Technol Health Care. 2023;31(S1):111-121. doi: 10.3233/THC-236011.
With the exponential increase in the volume of biomedical literature, text mining tasks are becoming increasingly important in the medical domain. Named entities are the primary identification tasks in text mining, prerequisites and critical parts for building medical domain knowledge graphs, medical question and answer systems, medical text classification.
The study goal is to recognize biomedical entities effectively by fusing multi-feature embedding. Multiple features provide more comprehensive information so that better predictions can be obtained.
Firstly, three different kinds of features are generated, including deep contextual word-level features, local char-level features, and part-of-speech features at the word representation layer. The word representation vectors are inputs into BiLSTM as features to obtain the dependency information. Finally, the CRF algorithm is used to learn the features of the state sequences to obtain the global optimal tagging sequences.

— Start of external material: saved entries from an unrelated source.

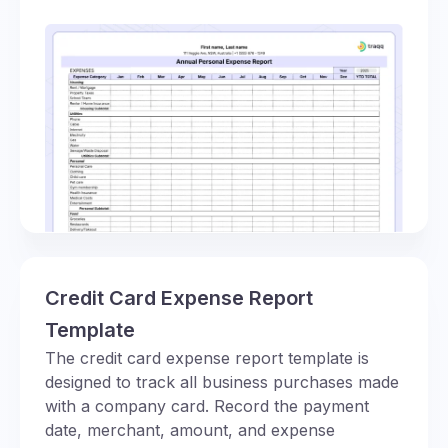
Credit Card Expense Report
Template
The credit card expense report template is
designed to track all business purchases made
with a company card. Record the payment
date, merchant, amount, and expense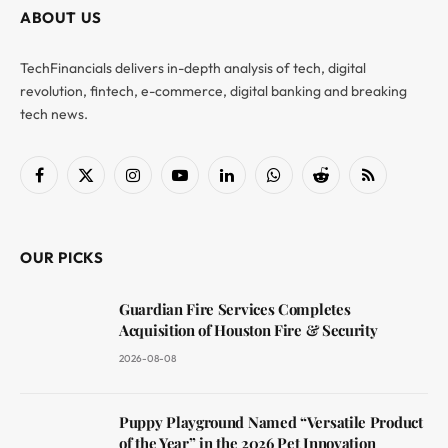
ABOUT US
TechFinancials delivers in-depth analysis of tech, digital
revolution, fintech, e-commerce, digital banking and breaking
tech news.
Facebook
X
Instagram
YouTube
LinkedIn
WhatsApp
Reddit
RSS
(Twitter)
OUR PICKS
Guardian Fire Services Completes
Acquisition of Houston Fire & Security
2026-08-08
Puppy Playground Named “Versatile Product
of the Year” in the 2026 Pet Innovation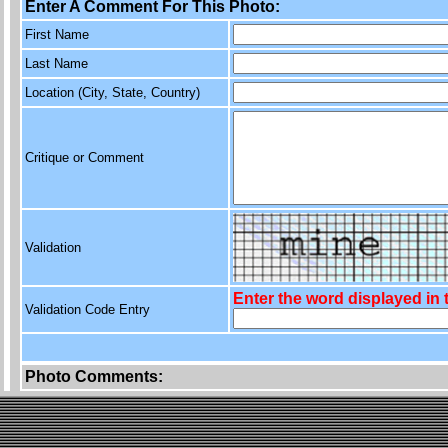
Enter A Comment For This Photo:
First Name
Last Name
Location (City, State, Country)
Critique or Comment
Validation
Enter the word displayed in
Validation Code Entry
Photo Comments: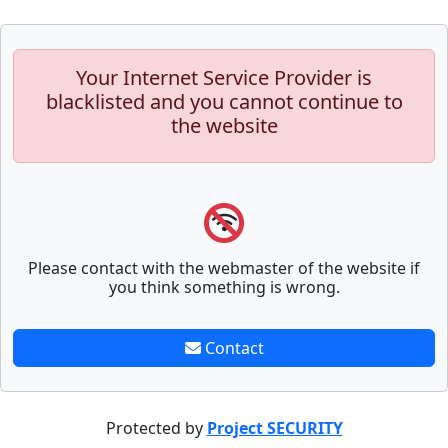
Your Internet Service Provider is
blacklisted and you cannot continue to
the website
Please contact with the webmaster of the website if
you think something is wrong.
Contact
Protected by
Project SECURITY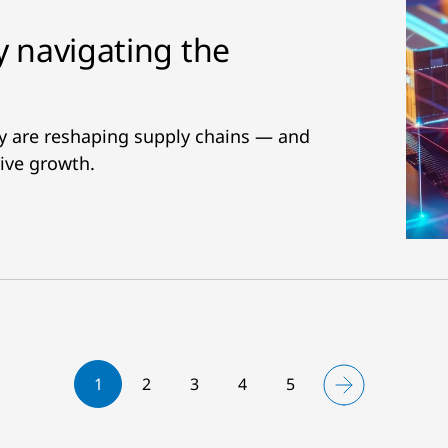
y navigating the
ity are reshaping supply chains — and
ive growth.
1
2
3
4
5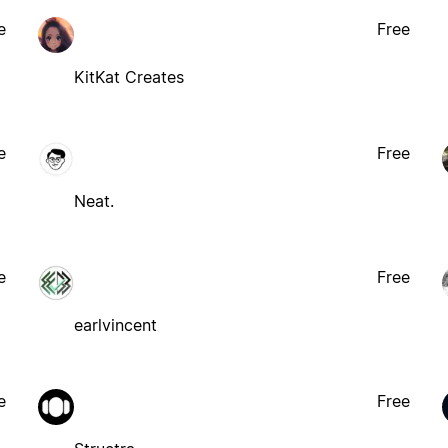
e
Free
KitKat Creates
e
Free
Neat.
e
Free
earlvincent
e
Free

The experimental results showed that the model outperformed other state-of-the-art methods for all-around performance in six datasets among eight of four biomedical entity types.
The proposed method has a positive effect on the prediction results. It comprehensively considers the relevant factors of named entity recognition because the semantic information is enhanced by fusing multi-features embedding.
随着生物医学文献数量的指数级增长,文本挖掘任务在医学领域变得越来越重要。命名实体是文本挖掘的主要识别任务,是构建医学领域知识图谱、医学问答系统、医学文本分类等的前提和关键部分。
本研究旨在通过融合多特征嵌入来有效地识别生物医学实体。多个特征提供了更全面的信息,从而可以获得更好的预测结果。
首先,生成三种不同类型的特征,包括深度上下文单词级特征、局部字符级特征和单词表示层的词性特征。将单词表示向量作为特征输入到 BiLSTM 中,以获取依赖信息。最后,使用 CRF 算法学习状态序列的特征,以获得全局最优标记序列。
实验结果表明,在六个数据集的八个生物医学实体类型中的四个中,该模型在所有方面的性能均优于其他最先进的方法。
所提出的方法对预测结果有积极影响。它通过融合多特征嵌入来增强语义信息,从而全面考虑了命名实体识别的相关因素。